私の習性でもあるが、どうもテレビとか雑誌とか、大々的に取り上げられ始めると途端に興味が失せる。花見もしかり(苦笑)。もっとも、元々そんなに行っていた方ではないが。

それはそれとして、ここ5年ほど、「花見」の推奨やプッシュが非常に喧しくなっているような気がするのだ。昨年の大震災の反動もあるだろうが、今年は妙に盛り上げよう盛り上げようという方向性を感じる。さらなる商業化? ガス抜き? さも年中行事のようにしてしまいたいのではないかと勘繰ってしまう。 

また、ほとんどの場合付随するものとしてBBQが挙げられる。なぜBBQをしなければならないのか? ゴミが恐ろしいことになっているのはご存知の通り。

本当に「花」を見に来ているのか、それとも「花見」という行為に参加している自分を演じているのか、花を見なければならないという強迫観念にかられているのか、それとも、花見をする情趣を私は持ち合わせていますよというアピールなのか。

作為的な「楽しみ」を「大衆」として満足するよう、操作されている気もしないでもない。

マイナーな趣味を自分で(人目を気にせず)楽しめる人の方が少ない国民でもあるから仕方ないといえば仕方ないだろう。叩いている人間が、いつのまにやらそ知らぬ顔で楽しむ側になる国民性でもある。

そもそも桜ほど日本人の栄枯盛衰、心の美しさも醜さも知り尽くしている花は他にないと思われる。奈良時代あたりまでは「梅」で、「右近の橘・左近の桜」のように平安時代から台頭し始め、鎌倉時代で西行や兼好法師が「桜がいちばんカッケーwww」といい始めたあたりから花木の頂点に立つようになります。
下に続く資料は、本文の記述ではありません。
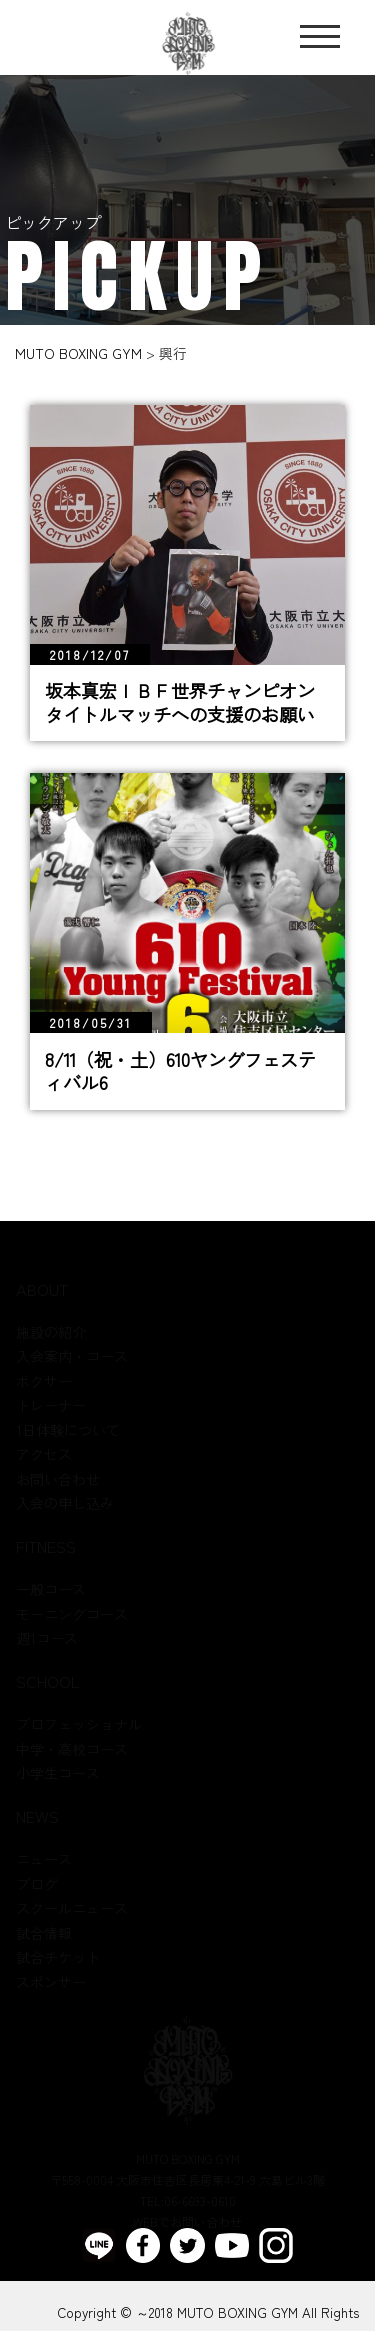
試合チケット (58, 1958)
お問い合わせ (58, 1479)
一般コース (51, 1590)
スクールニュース (72, 1909)
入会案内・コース (72, 1357)
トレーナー (51, 1406)
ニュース (44, 1860)
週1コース (47, 1639)
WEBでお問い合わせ (187, 2222)
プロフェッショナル (79, 1725)
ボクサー (44, 1381)
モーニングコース (72, 1614)
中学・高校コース (72, 1749)
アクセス (44, 1455)
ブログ (37, 1884)
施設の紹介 (51, 1332)
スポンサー (51, 1982)
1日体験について (68, 1430)
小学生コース (58, 1774)
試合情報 (44, 1933)
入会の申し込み (65, 1504)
奈良時代より古く、花見ないしそれに類するものはありますが、いずれにしても、基本、富裕層・支配層の遊興・社交です。江戸時代になってようやく庶民あたりに普及してきます。

散り際云々の話は、軍国主義(というより時の為政者)に利用されていたのはご存知の通り。潔く散るのが武士、なんてのは江戸時代の体制によってサラリーマン化された「武士」で、鎌倉~室町、戦国初期の武士だと、切り払ってもドンドン生えてくる葛とかドクダミくらいしぶとい。

 日本人の感情を掻き立てるとても便利な文化的記号あるいは「装置」ではないかな?

  

「桜の樹の下には死体が埋まっている」

という有名な表現は梶井基次郎の「檸檬」が最初だと言われている。日本人の「滅びの美学」なんてものが、果たしてあるやいなや。あったとしても、 誰にとって都合のいい美学なのか。

 

 

用事で京都市立美術館の近辺に行ってきたのですが、まぁ日曜日だけあって人の多いこと多いこと。バスなんて満杯でバス停をスルーしてばかり。疎水も通りましたが・・・・。

 

人のあまりいないところで花見がしたい(笑)

 

 

実は一度だけ経験があります。
佐賀県・有田にある佐賀県立九州陶磁美術館に行った時のことです。ここは小高い丘陵の上にあるのですが、美術館に至る道には桜がたくさんありまして花吹雪の中、美術館へと登って行きました。朝早かったので人はあまりいませんでしたね。